Emma liked Ms. Rigby, but it was a little chilling to hear her talk about violent insanity as if it was a source of entertainment. “Um, great.”
“The school board obviously doesn’t let us keep anything too disturbing in the library, so you might also check the university. They’ll have tons of stuff.”
The librarian returned to her desk, and Emma looked back at the shelves. She grabbed a few more books and went to a table hidden behind the science fiction section, a little out of sight of the front desk.
She started to leaf through the first book. It contained lots of pictures, from woodcuts of the Salem witch trials to before-and-after pictures of lobotomies in the 1960s. She flipped to the index and ran her finger down the list of entries, unsure what she was even really looking for.
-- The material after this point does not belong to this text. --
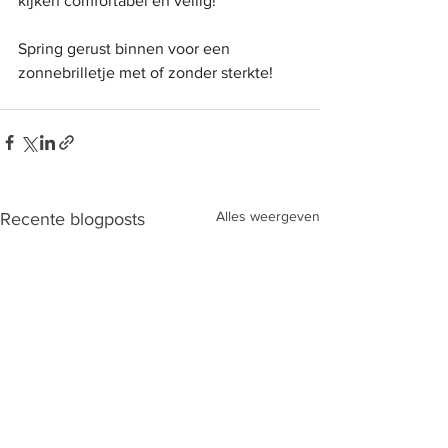
kijken comfortabel én veilig!
Spring gerust binnen voor een 
zonnebrilletje met of zonder sterkte! 
Alles weergeven
Recente blogposts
Then she remembered something the nurse had said in the hospital: It looks like a total psychotic break.
She found the entry for psychotic break and flipped to the page indicated. Psychosis is marked by a complete removal of the patient from reality, it said. Delusions, hallucinations, disordered thinking or behavior, and poor impulse control are all indicators of a psychotic break. Then the book went on to describe a bunch of serial killers with names like the Night Slasher and the Dallas Axe Killer who had received instructions from the voices in their heads to kill and kill again. They murdered people they loved. Parents. Sisters. Children. All because a voice told them to.
Emma’s stomach turned. Becky had been taken to the hospital because she’d pulled a knife on someone. Had a voice commanded her to do that? What might she have done if the security guards hadn’t intervened?
“Good reading?”
Thayer stood over her, his dark hair falling shaggily into his hazel eyes. Emma slapped the book shut and placed it at her side, face down. A book on criminal psychosis didn’t seem like typical Sutton Mercer reading material.
Thayer flopped down across from her, and suddenly a package of Twizzlers manifested itself in front of her nose. The sweet strawberry smell made her mouth water. “For you!”
“These are my favorite!” Emma exclaimed, taking a large bite of the sticky, sugary candy. Emma had always kept a package of the candy in her purse back in Nevada, hiding it from foster siblings with personal-space-and-property issues. “How did you know?”
His brow crinkled. “Because I used to bring them to you every day?”
Emma smiled at the thought that she and Sutton had the same favorite candy. So much about their lifestyles seemed so different, but maybe there had been some tastes they’d shared after all.
“What are you reading, anyway?” Thayer asked. He grabbed at the book and let out a low whistle of surprise. “Whoa. You have a dark side I didn’t know about.”
“Is that why you’re here? To find out about my dark side?” Emma asked.
Thayer nodded. “Obviously. I’m stalking you.”
Emma felt her cheeks getting warm under Thayer’s gaze. He thinks he’s looking at Sutton, not me, she reminded herself. A tickle of curiosity stirred in the back of her mind. Thayer had seemed so unhappy and brittle when she first met him, and it still surprised her to see this friendly, sweet side of him. Then she remembered something and cleared her throat.